Before removing a carburetor, make sure the fuel shutoff (or selector) valve is closed. Disconnect the throttle and mixture control linkages, and lockwire the throttle valve in the closed position. Disconnect the fuel inlet line and all vapor return, gauge, and primer lines. If the same carburetor is to be reinstalled, do not alter the rigging of the throttle and mixture controls. Remove the airscoop or airscoop adapter. Remove the air screens and gaskets from the carburetor. Remove the nuts and washers securing the carburetor to the engine. When removing a downdraft carburetor, use extreme care to ensure that nothing is dropped into the engine. Remove the carburetor. Immediately install a protective cover on the carburetor mounting flange of the engine to prevent small parts or foreign material from falling into the engine. When there is danger of foreign material entering open fuel lines during removal or installation of the carburetor, plug them using the proper cover fittings.

Installation of Carburetor

Check the carburetor for proper lockwiring before installation on an engine. Be sure that all shipping plugs have been removed from the carburetor openings.

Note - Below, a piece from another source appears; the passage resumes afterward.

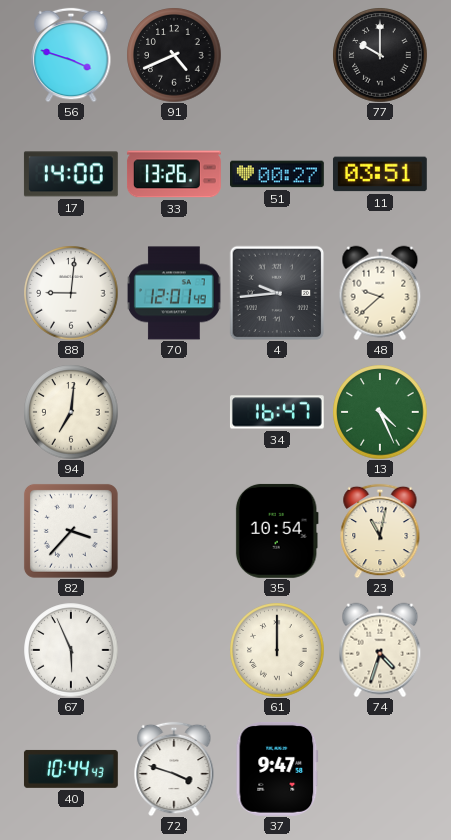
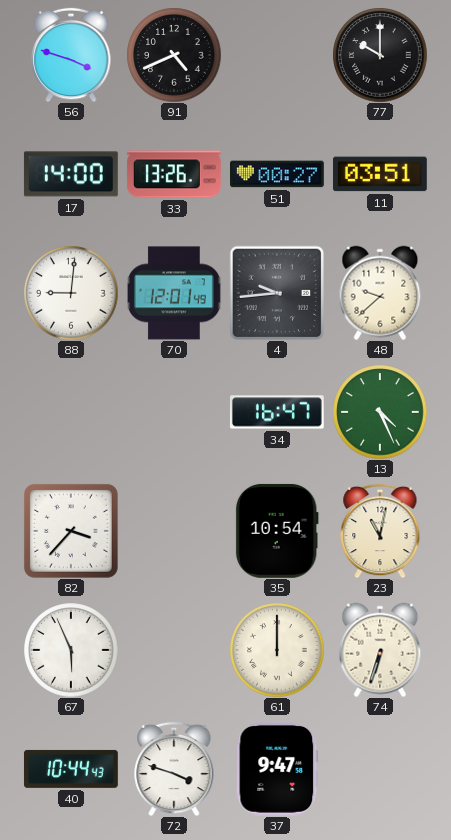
94: 7:01 -> none
74: 4:33 -> 6:33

Remove the protective cover from the carburetor mounting flange on the engine. Place the carburetor mounting flange gasket in position. On some engines, bleed passages are incorporated in the mounting pad. The gasket must be installed so that the bleed hole in the gasket is aligned with the passage in the mounting flange.

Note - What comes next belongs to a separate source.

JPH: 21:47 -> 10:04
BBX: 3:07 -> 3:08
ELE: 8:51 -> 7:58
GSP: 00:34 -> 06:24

Inspect the induction passages for the presence of any foreign material before installing the carburetor. As soon as the carburetor is placed in position on the engine, close and lockwire the throttle valves in the closed position until the remainder of the installation is completed. Place the carburetor deck screen, when feasible, in position to further eliminate the possibility of foreign objects entering the induction system.

When installing a carburetor that uses diaphragms for controlling fuel flow, connect the fuel lines and fill the carburetor with fuel. To do this, turn on the fuel boost pump and move the mixture control from the idle cutoff position to rich position. Continue the flow until oil-free fuel flows from the drain valve. This indicates that the preservative oil has been flushed from the carburetor. Turn off the fuel flow, plug the fuel inlet and vapor vent outlet, and then allow the carburetor, filled with fuel, to stand for a minimum of 8 hours. This is necessary in order to soak the diaphragms and render them pliable to the same degree as when the unit was originally calibrated. Tighten the carburetor mounting bolts to the value specified in the table of torque limits in the applicable maintenance manual. Tighten and safety any other nuts and bolts incidental to the installation of the carburetor before connecting the throttle and mixture-control levers. After the carburetor has been bolted to the engine, check the throttle and mixture-control lever on the unit for freedom of movement before connecting the control cables or linkage. Check the vapor vent lines or return lines from the carburetor to the aircraft fuel tank for restriction.

Rigging Carburetor

Controls Connect and adjust carburetor or fuel metering equipment throttle controls so that full movement of the throttle is obtained from corresponding full movement of the control in the cockpit. In addition, check and adjust the throttle control linkages so that springback on the throttle quadrant in the aircraft is equal in both the full-open and full-closed positions. Correct any excess play or looseness of control linkage or cables. Controls should be checked so that they go stop-to-stop on the carburetor. Check for complete and full travel of each control.

When installing carburetors or fuel metering equipment incorporating manual-type mixture controls that do not have marked positions, adjust the mixture control mechanism to provide an equal amount of springback at both the rich and lean ends of the control quadrant in the cockpit when the mixture control on the carburetor or fuel metering equipment is moved through the full range. Where mixture controls with detents are used, rig the control mechanism so that the designated positions on the control quadrant in the aircraft agree with the corresponding positions on the carburetor or fuel metering equipment. Controls should move freely and smoothly without binding throughout their total travel. In all cases, check the controls for proper positioning in both the advance and retard positions. Correct excess play or looseness of control linkage or cables. Safety all controls properly to eliminate the possibility of loosening from vibration during operation.